Neutropenic patients

  • Initial therapy for most patients should be with an echinocandin.

  • Echinocandins are recommended as initial therapy for C auris species, as most strains in the US are susceptible.[19]

  • Lipid or liposomal formulations of amphotericin-B are considered an alternative therapy in this patient group.

  • Fluconazole is an alternative for patients who are not critically ill and who have had no prior azole exposure, if fluconazole resistance is not suspected.

  • If mould coverage is required, voriconazole can be used. It can also be used as step-down therapy during neutropenia in clinically stable patients who have had documented bloodstream clearance and isolates that are susceptible to voriconazole.

Treatment of complications

If patients have complications (e.g., endocarditis, endophthalmitis, renal candidiasis), more prolonged therapy might be required depending upon the site involved.[32]

  • For endocarditis, initial treatment should be with a high-dose echinocandin, or lipid or liposomal amphotericin-B with or without flucytosine.[32]​ Fluconazole can be used as step-down therapy in patients with fluconazole-susceptible Candida, after clinical improvement and clearance of candidaemia is documented. Other azoles (e.g., voriconazole) can be used for step-down therapy if isolates are resistant to fluconazole but susceptible to other azoles. Total duration of treatment is at least 6 weeks, although it can be much longer, especially if there is no surgical intervention or in cases complicated by perivalvular abscesses.[32]​ Despite the lack of powered randomised studies, most literature suggests improved outcomes and decreased mortality in patients treated with surgical intervention in addition to antifungal therapy. Surgical intervention (valve replacement/repair or vegetectomy) is therefore recommended when possible.[79]​ Antifungals should be continued 6 weeks after surgery. In patients with native valve endocarditis not able to undergo valve replacement, long-term suppression with fluconazole may be considered after completion of 6 weeks of therapy.
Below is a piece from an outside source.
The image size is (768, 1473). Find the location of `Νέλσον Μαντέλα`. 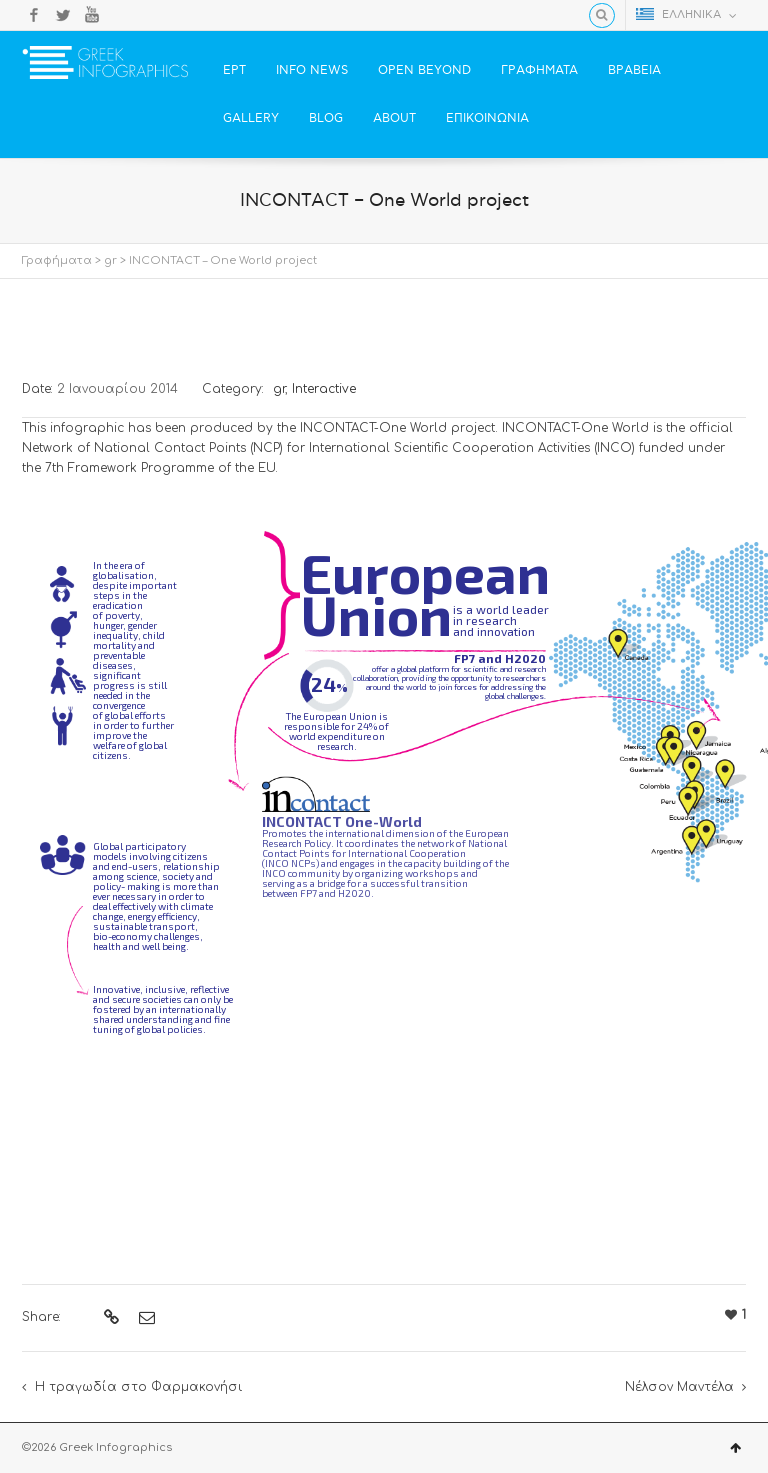 Νέλσον Μαντέλα is located at coordinates (679, 1387).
In patients with prosthetic valve candida endocarditis, chronic suppressive therapy is recommended.[79]

  • Endophthalmitis should be treated with lipid or liposomal amphotericin-B plus flucytosine for infections due to azole-resistant isolates, although fluconazole or voriconazole are preferred in azole-susceptible isolates. The echinocandins may not be useful in this context due to inadequate penetration into the vitreous space.[80] Treatment should be continued for 4 to 6 weeks or longer, depending on clinical response as determined by serial ophthalmological examinations. Vitrectomy should be strongly considered as well, along with intravitreal injection of amphotericin-B or voriconazole in cases of vitritis or macular involvement.[32]​ For cases of chorioretinitis without vitreal involvement, systemic antifungals for 4-6 weeks are recommended.
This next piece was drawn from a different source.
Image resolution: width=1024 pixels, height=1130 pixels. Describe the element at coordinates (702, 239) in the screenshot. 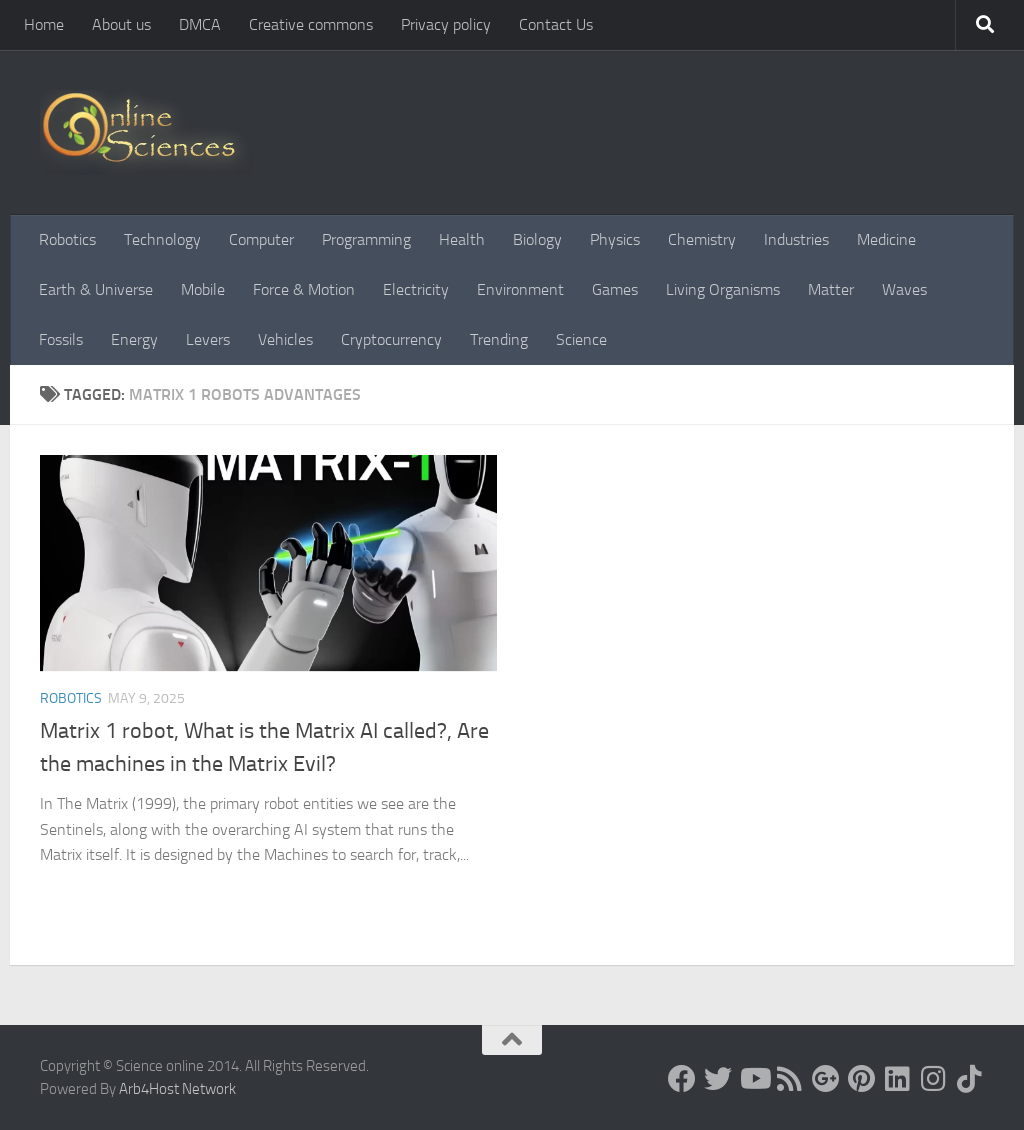 I see `Chemistry` at that location.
  • Candida pyelonephritis can be secondary to ascending infection from the urinary tract or haematogenous spread. Fluconazole is the only azole with good concentration in the urine. Pyelonephritis should be treated with fluconazole for at least 2 weeks, with amphotericin-B deoxycholate as an alternative. Another option is flucytosine in combination with amphotericin-B.[20] Surgical intervention may be indicated for source control, especially in the setting of fungal balls. Removal or replacement of nephrostomy tubes or stents should be attempted when these are present. Longer courses of therapy may be needed if there are additional complications. 

Supportive care

If the patient is critically ill with sepsis, he or she may need to be admitted to the intensive care unit and require additional care in the form of vigorous fluid resuscitation. If hypotension persists, vasopressors or inotropes may be required.